Les débats avaient débuté dans une certaine confusion, après que le député PS Didier Migaud eut demandé une réunion de la commission des Finances afin de vérifier la recevabilité de la proposition de loi. Celle-ci prévoit en effet une série de mesures en faveur des jeunes peu qualifiés dont le coût est évalué à 150 millions d'euros. Or en vertu de l'article 40 de la Constitution, les propositions ou amendements de parlementaires ne sont pas recevables s'ils diminuent les ressources ou aggravent la dette publique. Après une heure d'interruption, les débats ont repris. Le président de la commission des Finances Pierre Méhaignerie a finalement fait valoir que le gouvernement ayant déposé dans la soirée un amendement prenant en compte "la totalité de la dépense", le texte était recevable en expliquant qu'il "y a de nombreux précédents en ce sens", notamment "de nombreux points de la loi Fillon" sur l'Ecole.
Affrontement politique
A la reprise des débats, Laurent Hénart (UMP) a admis qu'après consultation des 19 rganisations syndicales et étudiantes, "la meilleure solution était de remplacer l'article 8" sur le CPE. "Vous battez en retraite et vous le faites de mauvais coeur", a lancé Maxime Gremetz (PCF) aux députés UMP en les appelant a "abroger purement et simplement le CPE et le Contrat nouvelles embauches (CNE). Alain Joyandet, qui avait défendu le CPE au nom de l'UMP, a revendiqué le "soutien et le vote" du texte par la majorité. "Nous n'avons aucune raison aujourd'hui de nous en excuser", a-t-il affirmé en reconnaissant que, face à la "contestation, un compromis est nécessaire". Le député s'en est vivement pris aux socialistes accusés d'avoir "profité de cette période car pendant qu'on parle du CPE, on ne parle pas des divisions au PS". Le socialiste Gaëtan Gorce a aussitôt rétorqué critiquant l'Exécutif et le président de l'UMP : "La guerre des trois a bien eu lieu. Notre République est prise en otage de l'affrontement qui oppose messieurs Chirac, Villepin et Sarkozy", a-t-il dit en attaquant plus particulièrement les sarkozystes : "Le paradoxe est que ce soit le partisans de la rupture qui aient rendu les armes".

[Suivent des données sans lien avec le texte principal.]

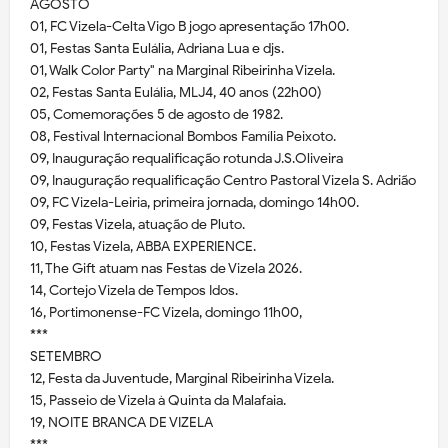
AGOSTO
01, FC Vizela-Celta Vigo B jogo apresentação 17h00.
01, Festas Santa Eulália, Adriana Lua e djs.
01, Walk Color Party" na Marginal Ribeirinha Vizela.
02, Festas Santa Eulália, MLJ4, 40 anos (22h00)
05, Comemorações 5 de agosto de 1982.
08, Festival Internacional Bombos Família Peixoto.
09, Inauguração requalificação rotunda J.S.Oliveira
09, Inauguração requalificação Centro Pastoral Vizela S. Adrião
09, FC Vizela-Leiria, primeira jornada, domingo 14h00.
09, Festas Vizela, atuação de Pluto.
10, Festas Vizela, ABBA EXPERIENCE.
11, The Gift atuam nas Festas de Vizela 2026.
14, Cortejo Vizela de Tempos Idos.
16, Portimonense-FC Vizela, domingo 11h00,
***
SETEMBRO
12, Festa da Juventude, Marginal Ribeirinha Vizela.
15, Passeio de Vizela à Quinta da Malafaia.
19, NOITE BRANCA DE VIZELA
***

Francis Vercamer a apporté le soutien de l'UDF à la proposition destinée à remplacer un "dispositif mort-né". Il a néanmoins souligné la "curiosité juridique" née de la "promulgation/non application ou d'une proposition de loi d'initiative du gouvernement". "On aurait aimé voir ce degré de finesse employé à la recherche d'un accord avec les partenaires sociaux", a-t-il dit. Martine Billard (Verts) a dénoncé une "mascarade" car "pour enterrer le dispositif Villepin, vous paraphrasez des dispositifs existants". Pour Jean-Pierre Brard (app. PCF) "il faudra faire le bilan de l'aveuglement dogmatique qui a conduit notre pays au paroxysme d'une crise sociale politique et institutionnelle qui restera dans notre histoire". "Je ne vous surprendrez pas en vous disant que le gouvernement attend avec grande attention, soutien et faveur cette proposition de loi", a dit Jean-Louis Borloo en concluant les débats.
Au Sénat avant la fin de la semaine ?
Ce qui est certain c'est que l'examen de ce texte remplaçant l'article 8 de la loi sur l'égalité des chances aura lieu ce mercredi. Le groupe UDF devrait donc se rallier au vote "pour" de l'UMP. Les socialistes hésitent entre une non participation au scrutin et un vote contre tandis que les communistes oscillent entre vote contre et l'abstention. On ne sait toujours pas précisemment si le texte passera ensuite au Sénat dès la fin de la semaine ou s'il faudra attendre le début du mois de mai, soit après les deux semaines de congés des parlementaires.